[WORKING DATA Boundary: Start]

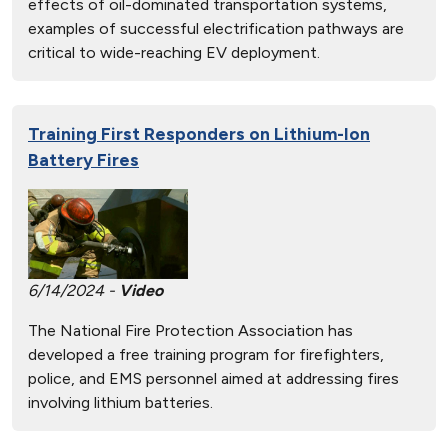
effects of oil-dominated transportation systems,
examples of successful electrification pathways are
critical to wide-reaching EV deployment.
Training First Responders on Lithium-Ion
Battery Fires
6/14/2024 -
Video
The National Fire Protection Association has
developed a free training program for firefighters,
police, and EMS personnel aimed at addressing fires
involving lithium batteries.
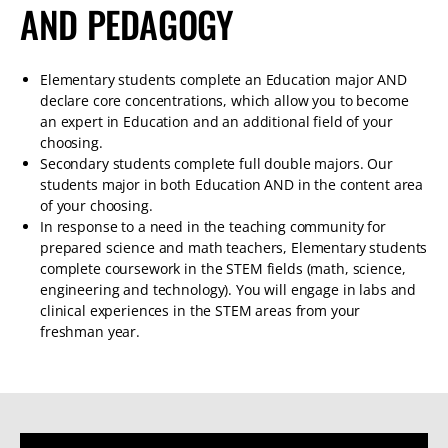
AND PEDAGOGY
Elementary students complete an Education major AND
declare core concentrations, which allow you to become
an expert in Education and an additional field of your
choosing.
Secondary students complete full double majors. Our
students major in both Education AND in the content area
of your choosing.
In response to a need in the teaching community for
prepared science and math teachers, Elementary students
complete coursework in the STEM fields (math, science,
engineering and technology). You will engage in labs and
clinical experiences in the STEM areas from your
freshman year.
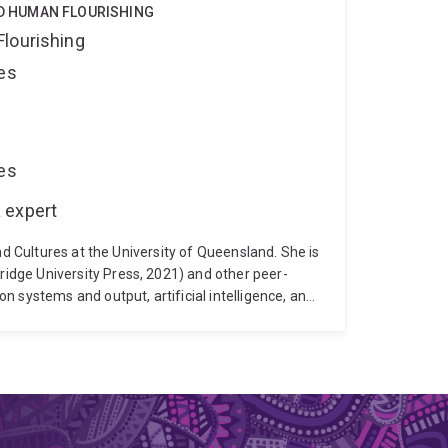
ND HUMAN FLOURISHING
Flourishing
ces
ces
 expert
nd Cultures at the University of Queensland. She is
dge University Press, 2021) and other peer-
 systems and output, artificial intelligence, and
al storytelling for critical self-reflection,
 is the author of Digital Storytelling: An
School of Communication and Arts' Deputy
on-professorial member of the University of
f the Academic Board's Digital Learning Sub-
ctors for the Society for the History of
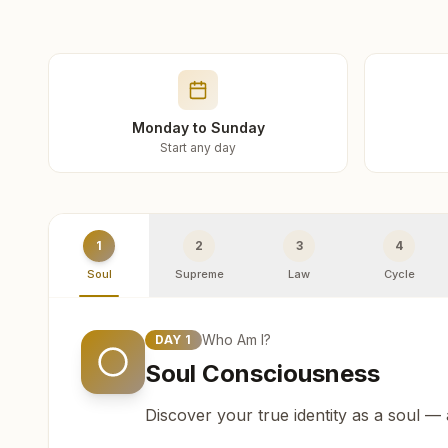
Monday to Sunday
Start any day
1
2
3
4
Soul
Supreme
Law
Cycle
Who Am I?
DAY
1
Soul Consciousness
Discover your true identity as a soul —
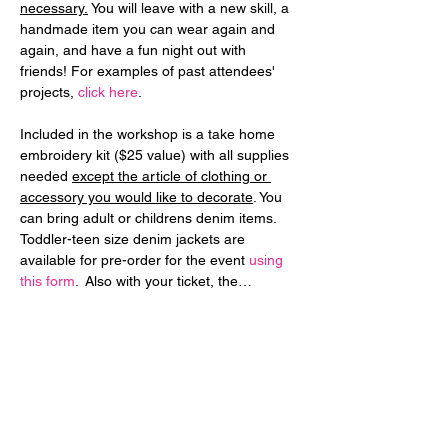
necessary.
 You will leave with a new skill, a 
handmade item you can wear again and 
again, and have a fun night out with 
friends! For examples of past attendees' 
projects, 
click here
.
Included in the workshop is a take home 
embroidery kit ($25 value) with all supplies 
needed 
except the article of clothing or 
accessory you would like to decorate
. You 
can bring adult or childrens denim items. 
Toddler-teen size denim jackets are 
available for pre-order for the event 
using 
this form
.  Also with your ticket, the…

[WORKING DATA Boundary: End]

# [REQUIREMENT]
Which lines in the records above contain the string "University"? Copy each one.

# [TASK OUTPUT]
nd Cultures at the University of Queensland. She is
dge University Press, 2021) and other peer-
on-professorial member of the University of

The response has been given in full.